Vegetables is my dinner. And pulses. Mostly pulses.

Ours is a vegetarian household. (It’d be vegan if it wasn’t for cheese. And kefir. I could live without kefir but life without cheese? That’s asking too much.) I’m not vegetarian, a fact that confuses many people. I’m asked, more often than I wish whether

  • that means I cook different dishes for Christopher and me, and
  • I miss meat terribly?

No. And no again.

Firstly, we both cook. And we eat the same dishes most of the time. I’m not vegetarian but I’m also not an obligate carnivore*. I just don’t eat meat at home. Saying that, there are food stuffs that pulses can’t replace: sausages, for example. I love sausages. In stews, with mash, in a bun. So that’s where my seitan experimentation started.

Playing with my food: forays into seitan

The first seitan outing in our flat wasn’t that great. Gluten flour, a little gram flour and water; knead like mad; chop into pieces, boil in stock for 45 minutes. Very filling but not that tasty. Simmering seitan makes the texture quite soft (unless the dough is really dense) and I find I don’t much like it. Also, most of the flavour goes into the water. (And makes a stock perfect for lentil soup, but that’s another story.) We also tried to bake it in the oven but the resulting ‘nuggets’ were too bread-like, too odd.

I found this recipe from Vegan Dad and made my very first seitan sausages. The sausages are steamed and retain all the flavour I’ve put into the dough. They’re chewy, satisfying and tasty. I’ve upped all of the spices and make these on a regular basis (with a few adjustments).

Seitan sausage with potatoes boulangere. Very nice.

Seitan sausage with potatoes boulangere. Very nice.

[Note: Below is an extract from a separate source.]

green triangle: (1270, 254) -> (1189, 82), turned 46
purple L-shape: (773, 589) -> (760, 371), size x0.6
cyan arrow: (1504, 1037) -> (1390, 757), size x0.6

Increasing the spices is a bit of a thing for me. I made vegan doner using Mrs Vegan’s recipe. After a first attempt, I doubled all of the spices, halved the fat and steamed instead of simmering. It made flavourful, textured strips that meet all my doner cravings. (And I have those. More so since I first tried Henderson’s seitan doner a couple of summers ago.) Doner is about what comes with it as much as the slivers of ‘meat’ themselves.

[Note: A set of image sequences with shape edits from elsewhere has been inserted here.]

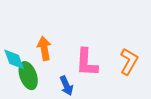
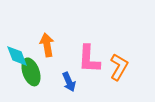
orange L-shape: (129, 61) -> (119, 67), moved

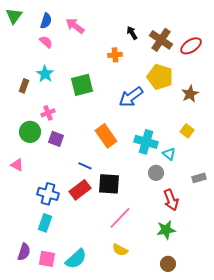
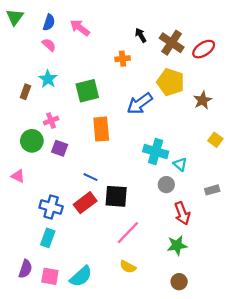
yellow square: (187, 131) -> (215, 140), moved
orange rectangle: (106, 136) -> (101, 129), moved, turned 30

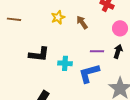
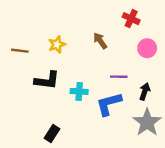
yellow star: (58, 17) -> (57, 45), moved
brown line: (14, 19) -> (20, 51), moved
black arrow: (118, 51) -> (145, 91), moved

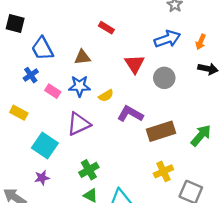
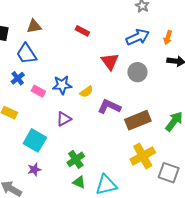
brown triangle: (82, 57) -> (34, 26), moved
purple triangle: (79, 124) -> (64, 119), size x0.7
yellow cross: (163, 171) -> (143, 156), size x1.4

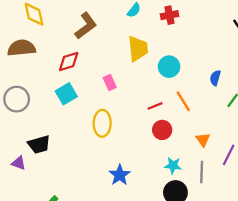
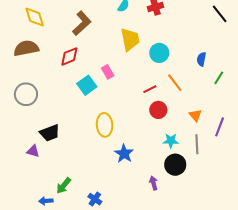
cyan square: (66, 94) -> (87, 85), moved
yellow ellipse: (102, 123) -> (105, 125), moved

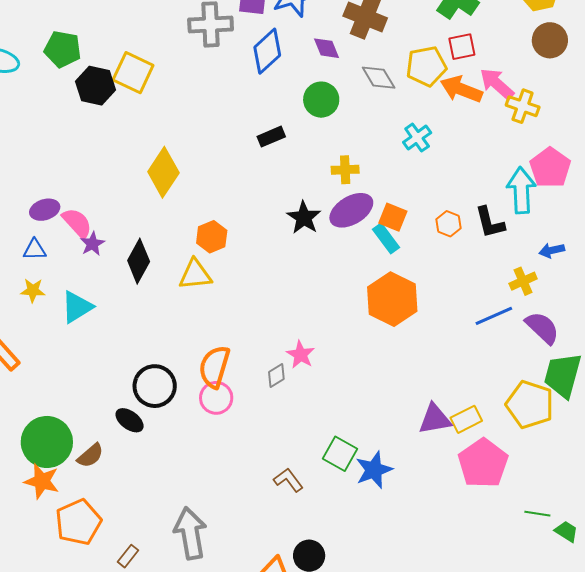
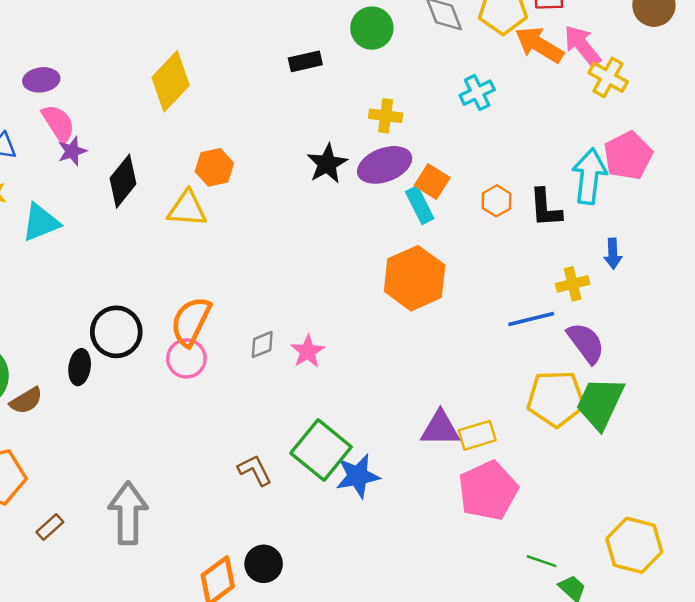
purple ellipse: (45, 210) -> (41, 80), moved
blue arrow: (552, 250) -> (613, 254), turned -90
pink star: (301, 355) -> (308, 351), moved
yellow pentagon: (530, 405) -> (556, 399), moved, turned -30
black ellipse: (130, 420) -> (80, 367), turned 52
green square: (340, 454) -> (321, 450), size x1.4

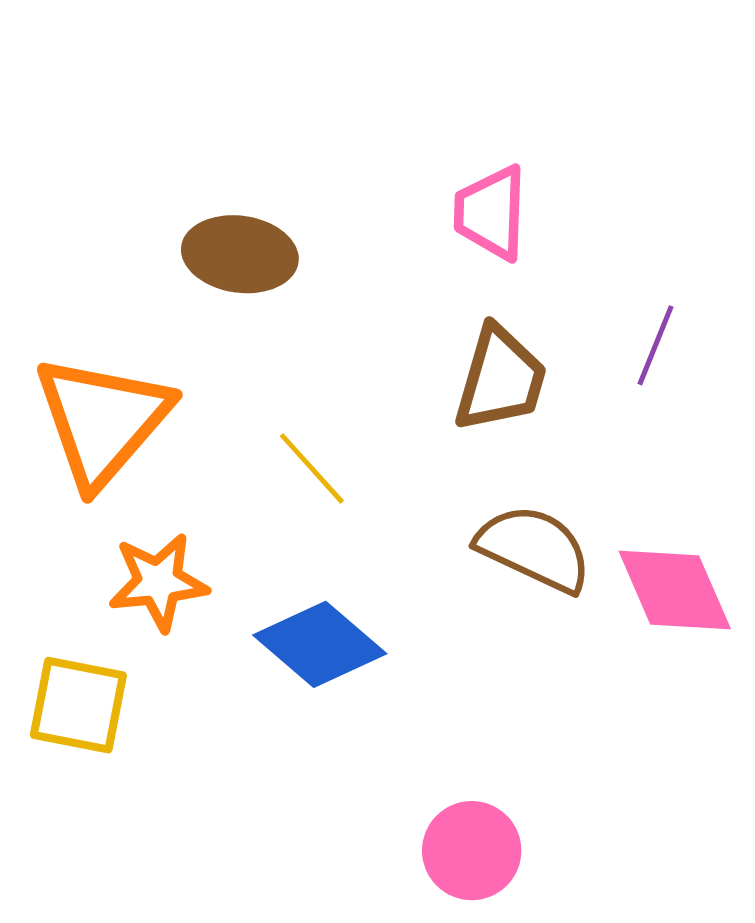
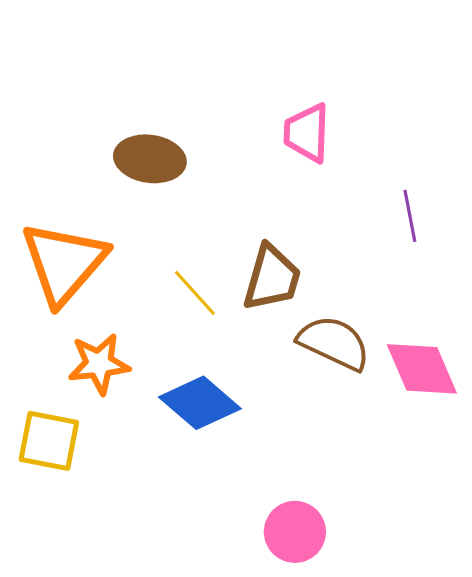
purple line: (656, 345) -> (410, 216), turned -33
brown trapezoid: (500, 379) -> (272, 278), moved

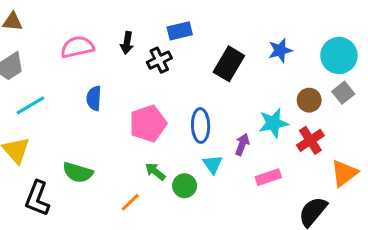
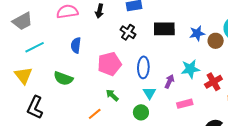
blue star: (280, 50) -> (197, 33), moved
black cross: (159, 60) -> (128, 32), moved, turned -35
black rectangle: (229, 64) -> (164, 29), turned 55
brown circle: (309, 100) -> (216, 41), moved
green semicircle: (78, 172) -> (63, 78), moved
green circle: (185, 186) -> (141, 112), moved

Seitan doner: my new guilty pleasure.

Seitan doner: my new guilty pleasure.

Serve thinly sliced in a pitta bread with a crunchy salad (cabbage, sweet corn, red pepper, parsley, coriander, mint, courgette or cucumber, grated carrot – all the crunchy good things). Drizzle generously with chilli or garlic sauce. I make a garlic sauce from vegan yogurt mixed with a little salt, crushed garlic, and coriander or smoked paprika.

Having made seitan quite a few times, I’m now happy to freewheel. For one cup of vital gluten flour I use about 75 ml stock and 1/3 cup nutritional yeast. Spices go with the dry ingredients, tomato paste, miso, soya sauce go with the water. I like the mix to be loose enough to shape fairly easily. Grate the cooked seitan to make mince, or slice into steaks or chunks. This could work for sausages too. (Try Vegan Dad’s sausages first. The beans – top tip: use a full tin, use any beans you like – do great things for a really sausage-y texture.)

Easy seitan
 
Preparation time
Cooking time
Total time
 
Making seitan doesn't have to be difficult. This recipe is a good starting place. Not all gluten flours are the same: a lower gluten percentage will give you a softer texture. Even with a recipe, you might need to experiment a little.
Author:
Recipe type: Vegan
Cuisine: European
Serves: 4 portions
Ingredients
  • 1 cup vital gluten flour
  • 0.33 cup nutritional yeast
  • 2 tsp chilli flakes
  • Spices (2 tsp ground cumin, 2 tsp smoked paprika, and 1 tsp ground coriander for a chorizo-style flavour; 1 tbsp fennel, 1 tbsp oregano, a handful of chopped olives for a Mediterranean twist)
  • 1 tsp black pepper
  • 0.75 cup cold water
  • 1 tsp stock powder (or a cube of mushroom stock for extra umami)
  • 2 tbsp tomato paste
  • 2 garlic cloves, crushed
  • 1 tbsp oil (something flavoured works well: sesame, or olive)
  • 1 tbsp soya sauce
Instructions
  1. Mix the dry ingredients in a bowl.
  2. Whisk the wet ingredients together in a measuring jug.
  3. Mix the wet ingredients with the dry and knead for a couple of minutes. The dough should be manageable but not so wet it runs through your fingers.
  4. Divide into four pieces, shape into sausages or rough squares.
  5. Wrap the seitan in foil (or or muslin).
  6. Steam for 45 minutes.

* An animal who can only thrive on meat.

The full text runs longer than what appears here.